朱慈炤的臉不由得一變,剛要發怒,但看到王五等人手中黑洞洞的槍口,咬了咬牙,冷冷地一哼,一甩衣袖,坐了下來。
沐天波則大踏步向前走了出來,衝着楊烈拱手道:“小妹沐劍屏就拜託楊烈將軍了,延平郡王府,羣鶯薈萃,小妹就不去添亂了,故小妹就拜託將軍了,還有,我沐王府世代鎮守滇貴,可抽調五千精品,三萬蠻兵,供將軍差遣,我沐王府只求鼎定天下,平西王回師遼東之際,滇貴由我沐王府鎮守。”
楊烈並沒有回答,而是看向吳應熊,發出吳應熊緩緩點了點頭,楊烈也就無所異議。
最後,衆人的目光全部“歘、歘、歘”地盯向朱慈炤,朱慈炤被衆人盯着心煩,“唰”地一聲,打開摺扇,使勁扇了扇,而後,猛地合起摺扇站起身來,兩步走到楊烈身前,厲聲說道:“帶兵打仗本太子不如你楊烈,內政安民,我也不如在座地諸位,別說管理國家,我就是管理一省一縣,甚至管理這小小的白蓮教都是心有餘而力不足。
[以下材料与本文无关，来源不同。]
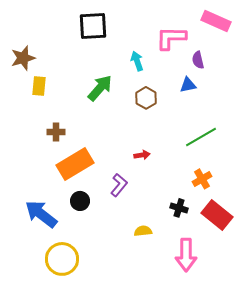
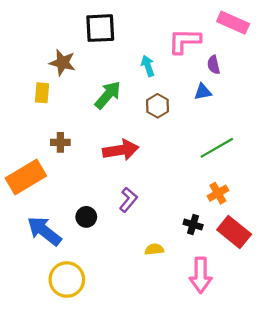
brown star: (23, 58) -> (63, 63), moved, turned 30
red arrow: (142, 155) -> (121, 150), moved, size x2.0
orange rectangle: (75, 164) -> (26, 177), moved

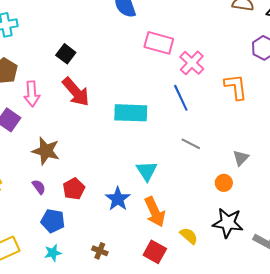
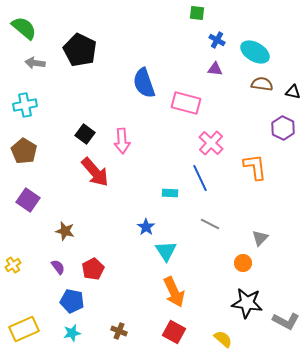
pink rectangle: (159, 43) -> (186, 103), moved
pink arrow: (32, 94) -> (122, 141), moved
cyan rectangle: (131, 113) -> (170, 193), moved, size x0.5
brown star: (46, 151) -> (65, 231), size x0.7
blue star: (118, 199) -> (146, 227), moved, size x0.7
yellow semicircle: (189, 236) -> (223, 339), moved

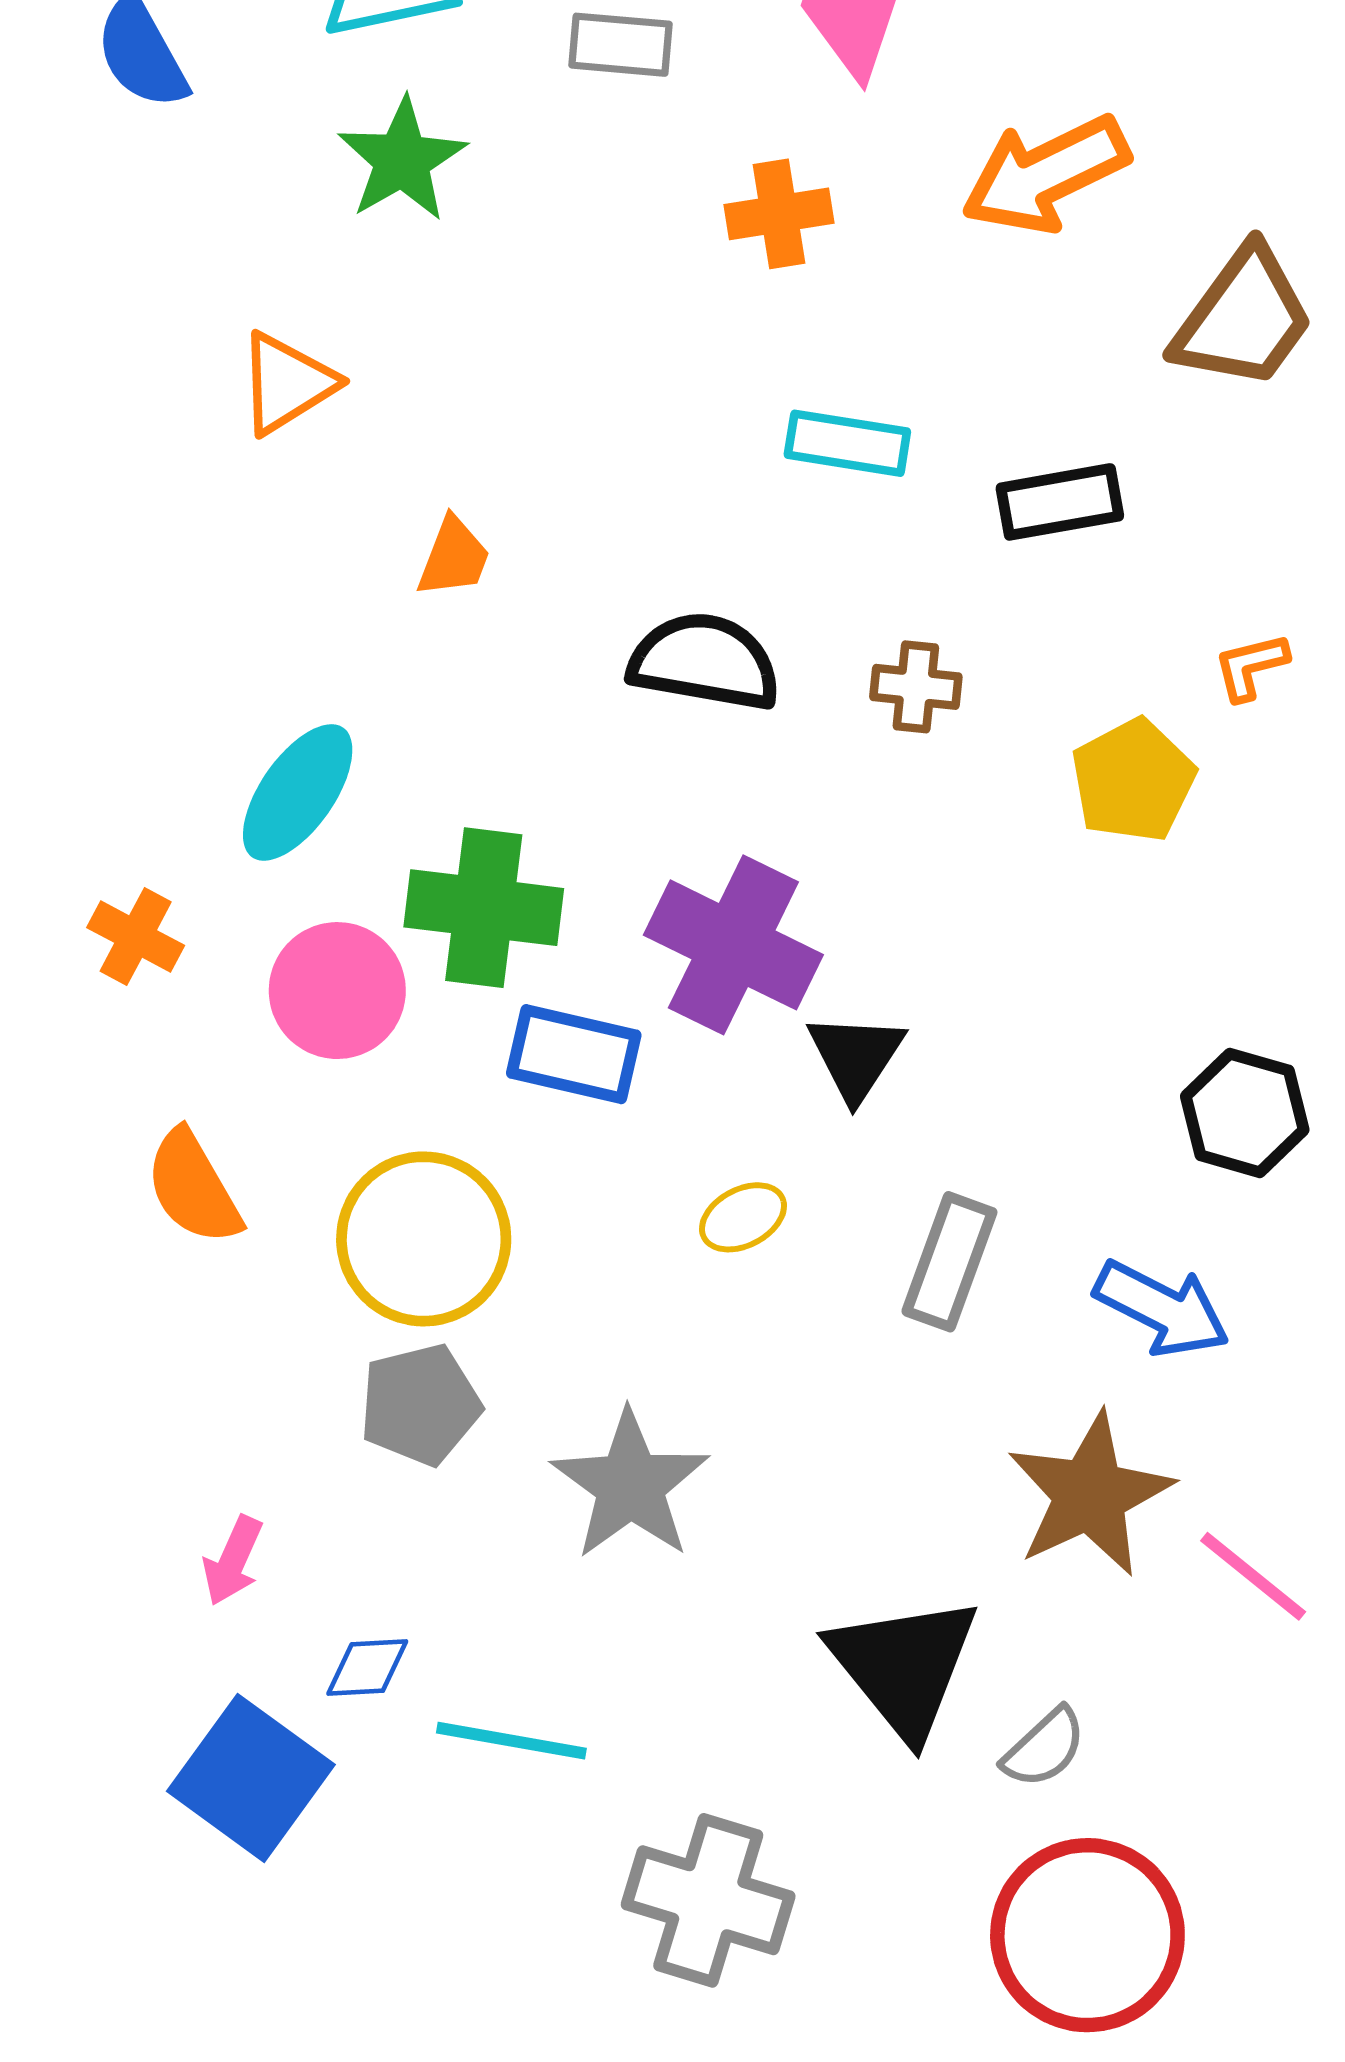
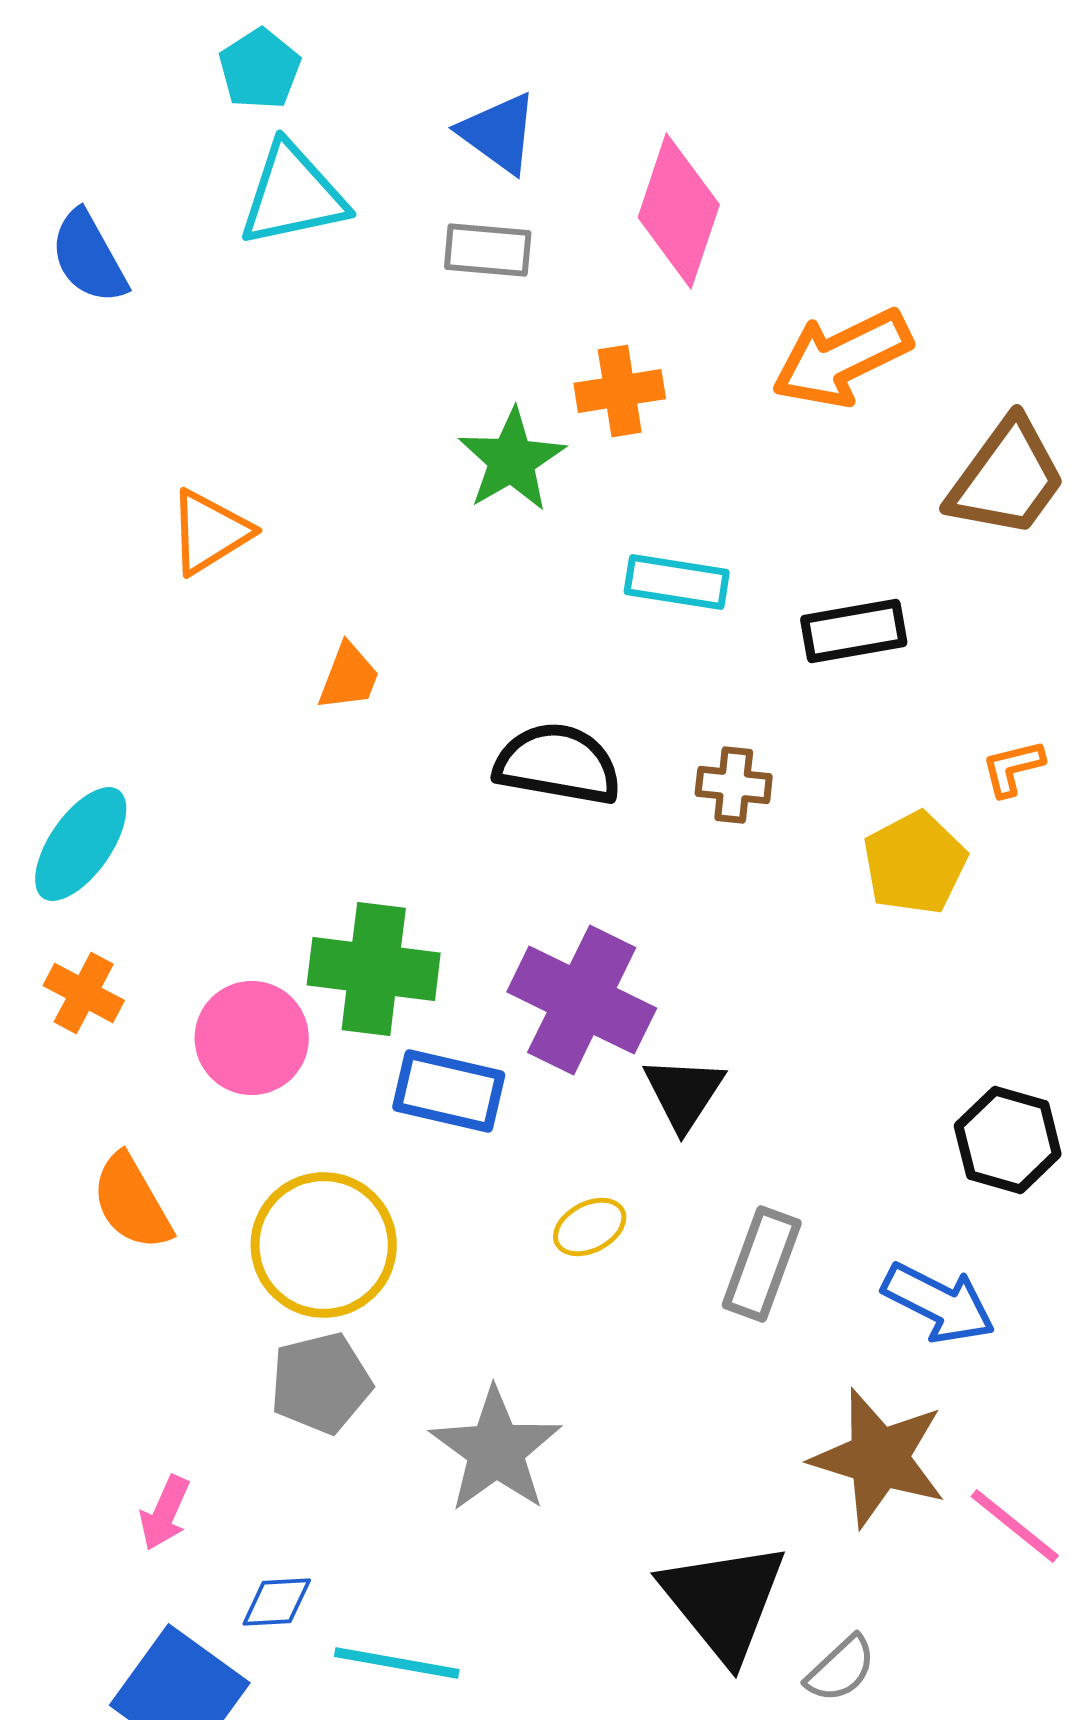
green star: (402, 160) -> (512, 460), moved
cyan ellipse: (298, 792) -> (81, 844), moved
brown star: (1090, 1495) -> (879, 1458), turned -30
但是……”
“但是,我有大義,大義在我,我畢竟是我父皇崇禎帝在世間唯一的骨血,沒有我,你們就沒有大義;沒有我,你們就不能心安理得地舉起反清復明的大旗;沒有我,你們更不能得到大明殘餘士紳豪強的擁代,更何況本太子也不是光桿司令,我還有白蓮教……”
“白蓮教成事不足,敗事有餘,自武王伐紂開創八百年大周基業開始至今,從來沒有聽說過靠着裝神弄鬼就奪得天下的,而且凡是靠宗教、靠裝神弄鬼逐鹿天下的,都死得無比悽慘……”吳應熊生怕朱慈炤說下去,會提出什麼苛刻的條件,趕緊打斷了朱慈炤的話語。
“白蓮教是不成事,但是錦衣衛呢?整個天下的信息都在我手掌之間,你們真以爲我靠的是白蓮教嗎?”
“錦衣衛!”衆人被這個名字着實震驚了一把,不可否認錦衣衛在歷史上臭名昭著,但錦衣衛的潛伏、暗殺、刺探情報等能力卻是在座的諸位有目共睹的,整個大明的歷史從另外一個角度上來講,就是錦衣衛的歷史,錦衣衛無孔不入,已經滲透到大明的各個角落。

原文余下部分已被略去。